STORED DATA
+++
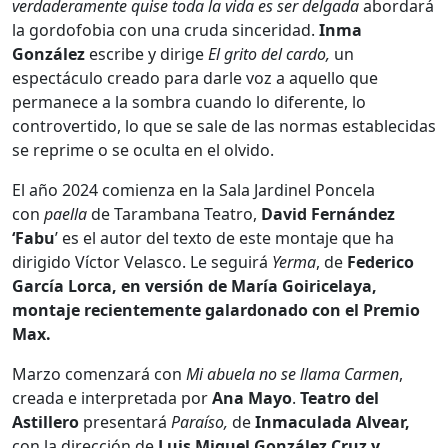
verdaderamente quise toda la vida es ser delgada
abordará
la gordofobia con una cruda sinceridad.
Inma
González
escribe y dirige
El grito del cardo,
un
espectáculo creado para darle voz a aquello que
permanece a la sombra cuando lo diferente, lo
controvertido, lo que se sale de las normas establecidas
se reprime o se oculta en el olvido.
El año 2024 comienza en la Sala Jardinel Poncela
con
paella
de Tarambana Teatro,
David Fernández
‘Fabu
’ es el autor del texto de este montaje que ha
dirigido Víctor Velasco. Le seguirá
Yerma
, de
Federico
García Lorca, en versión de María Goiricelaya,
montaje recientemente galardonado con el Premio
Max.
Marzo comenzará con
Mi abuela no se llama Carmen
,
creada e interpretada por
Ana Mayo
.
Teatro del
Astillero
presentará
Paraíso,
de
Inmaculada Alvear,
con la dirección de
Luis Miguel González Cruz y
+++
Go through the listing above and locate each line that holds the word "González". Copy those lines.

RESPONSE AREA
González
Luis Miguel González Cruz y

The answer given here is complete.